Instructions to follow: All of the records need to be retyped exactly, with no line dropped.

Material provided:
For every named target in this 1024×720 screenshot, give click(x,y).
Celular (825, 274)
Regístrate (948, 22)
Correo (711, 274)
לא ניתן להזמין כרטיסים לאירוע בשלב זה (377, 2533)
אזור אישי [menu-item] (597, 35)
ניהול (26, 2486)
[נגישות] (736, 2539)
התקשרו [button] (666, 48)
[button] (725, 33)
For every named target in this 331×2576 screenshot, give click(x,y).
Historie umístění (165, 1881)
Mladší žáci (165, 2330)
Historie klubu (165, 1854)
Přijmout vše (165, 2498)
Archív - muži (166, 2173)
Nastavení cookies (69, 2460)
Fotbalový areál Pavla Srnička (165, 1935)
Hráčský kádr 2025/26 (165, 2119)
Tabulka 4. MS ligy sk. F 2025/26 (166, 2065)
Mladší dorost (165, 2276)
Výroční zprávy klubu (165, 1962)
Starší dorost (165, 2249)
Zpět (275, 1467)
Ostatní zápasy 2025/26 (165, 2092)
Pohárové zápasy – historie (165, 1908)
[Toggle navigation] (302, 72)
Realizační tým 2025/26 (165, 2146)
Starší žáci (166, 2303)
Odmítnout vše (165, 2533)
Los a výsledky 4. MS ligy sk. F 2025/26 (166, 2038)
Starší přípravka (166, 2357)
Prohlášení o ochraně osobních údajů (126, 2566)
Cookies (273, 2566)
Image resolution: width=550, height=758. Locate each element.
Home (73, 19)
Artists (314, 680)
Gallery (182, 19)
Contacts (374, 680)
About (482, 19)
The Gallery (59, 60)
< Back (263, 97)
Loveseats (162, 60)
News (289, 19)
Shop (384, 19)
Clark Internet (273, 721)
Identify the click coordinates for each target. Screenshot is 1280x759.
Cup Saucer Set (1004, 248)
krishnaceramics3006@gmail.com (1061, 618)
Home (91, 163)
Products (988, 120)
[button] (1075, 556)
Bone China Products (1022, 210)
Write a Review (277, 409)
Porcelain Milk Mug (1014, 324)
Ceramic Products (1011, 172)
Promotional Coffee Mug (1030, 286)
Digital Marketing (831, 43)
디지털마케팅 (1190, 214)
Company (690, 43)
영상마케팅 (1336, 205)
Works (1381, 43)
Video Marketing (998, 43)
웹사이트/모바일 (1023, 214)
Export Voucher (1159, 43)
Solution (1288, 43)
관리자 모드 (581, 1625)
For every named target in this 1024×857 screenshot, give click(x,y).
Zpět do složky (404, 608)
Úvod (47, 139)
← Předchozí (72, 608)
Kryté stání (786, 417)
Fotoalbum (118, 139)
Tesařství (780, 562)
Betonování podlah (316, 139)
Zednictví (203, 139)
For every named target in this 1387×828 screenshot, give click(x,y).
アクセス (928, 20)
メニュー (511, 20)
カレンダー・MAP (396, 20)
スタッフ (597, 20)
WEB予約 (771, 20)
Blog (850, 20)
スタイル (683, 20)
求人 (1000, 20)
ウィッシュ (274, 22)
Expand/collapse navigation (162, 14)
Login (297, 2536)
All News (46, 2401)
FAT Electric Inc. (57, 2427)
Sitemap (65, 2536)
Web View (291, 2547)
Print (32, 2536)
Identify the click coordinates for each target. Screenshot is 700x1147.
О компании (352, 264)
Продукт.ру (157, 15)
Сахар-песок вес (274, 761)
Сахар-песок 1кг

Answer:
For every named target in this 1024×720 screenshot, give click(x,y).
Celular (825, 274)
Regístrate (948, 22)
Correo (711, 274)
לא ניתן להזמין כרטיסים לאירוע בשלב זה (377, 2533)
אזור אישי [menu-item] (597, 35)
ניהול (26, 2486)
[נגישות] (736, 2539)
התקשרו [button] (666, 48)
[button] (725, 33)
For every named target in this 331×2576 screenshot, give click(x,y).
Historie umístění (165, 1881)
Mladší žáci (165, 2330)
Historie klubu (165, 1854)
Přijmout vše (165, 2498)
Archív - muži (166, 2173)
Nastavení cookies (69, 2460)
Fotbalový areál Pavla Srnička (165, 1935)
Hráčský kádr 2025/26 (165, 2119)
Tabulka 4. MS ligy sk. F 2025/26 (166, 2065)
Mladší dorost (165, 2276)
Výroční zprávy klubu (165, 1962)
Starší dorost (165, 2249)
Zpět (275, 1467)
Ostatní zápasy 2025/26 (165, 2092)
Pohárové zápasy – historie (165, 1908)
[Toggle navigation] (302, 72)
Realizační tým 2025/26 (165, 2146)
Starší žáci (166, 2303)
Odmítnout vše (165, 2533)
Los a výsledky 4. MS ligy sk. F 2025/26 (166, 2038)
Starší přípravka (166, 2357)
Prohlášení o ochraně osobních údajů (126, 2566)
Cookies (273, 2566)
Image resolution: width=550, height=758. Locate each element.
Home (73, 19)
Artists (314, 680)
Gallery (182, 19)
Contacts (374, 680)
About (482, 19)
The Gallery (59, 60)
< Back (263, 97)
Loveseats (162, 60)
News (289, 19)
Shop (384, 19)
Clark Internet (273, 721)
Identify the click coordinates for each target. Screenshot is 1280x759.
Cup Saucer Set (1004, 248)
krishnaceramics3006@gmail.com (1061, 618)
Home (91, 163)
Products (988, 120)
[button] (1075, 556)
Bone China Products (1022, 210)
Write a Review (277, 409)
Porcelain Milk Mug (1014, 324)
Ceramic Products (1011, 172)
Promotional Coffee Mug (1030, 286)
Digital Marketing (831, 43)
디지털마케팅 (1190, 214)
Company (690, 43)
영상마케팅 (1336, 205)
Works (1381, 43)
Video Marketing (998, 43)
웹사이트/모바일 (1023, 214)
Export Voucher (1159, 43)
Solution (1288, 43)
관리자 모드 (581, 1625)
For every named target in this 1024×857 screenshot, give click(x,y).
Zpět do složky (404, 608)
Úvod (47, 139)
← Předchozí (72, 608)
Kryté stání (786, 417)
Fotoalbum (118, 139)
Tesařství (780, 562)
Betonování podlah (316, 139)
Zednictví (203, 139)
For every named target in this 1387×828 screenshot, give click(x,y).
アクセス (928, 20)
メニュー (511, 20)
カレンダー・MAP (396, 20)
スタッフ (597, 20)
WEB予約 (771, 20)
Blog (850, 20)
スタイル (683, 20)
求人 (1000, 20)
ウィッシュ (274, 22)
Expand/collapse navigation (162, 14)
Login (297, 2536)
All News (46, 2401)
FAT Electric Inc. (57, 2427)
Sitemap (65, 2536)
Web View (291, 2547)
Print (32, 2536)
Identify the click coordinates for each target. Screenshot is 700x1147.
О компании (352, 264)
Продукт.ру (157, 15)
Сахар-песок вес (274, 761)
Сахар-песок 1кг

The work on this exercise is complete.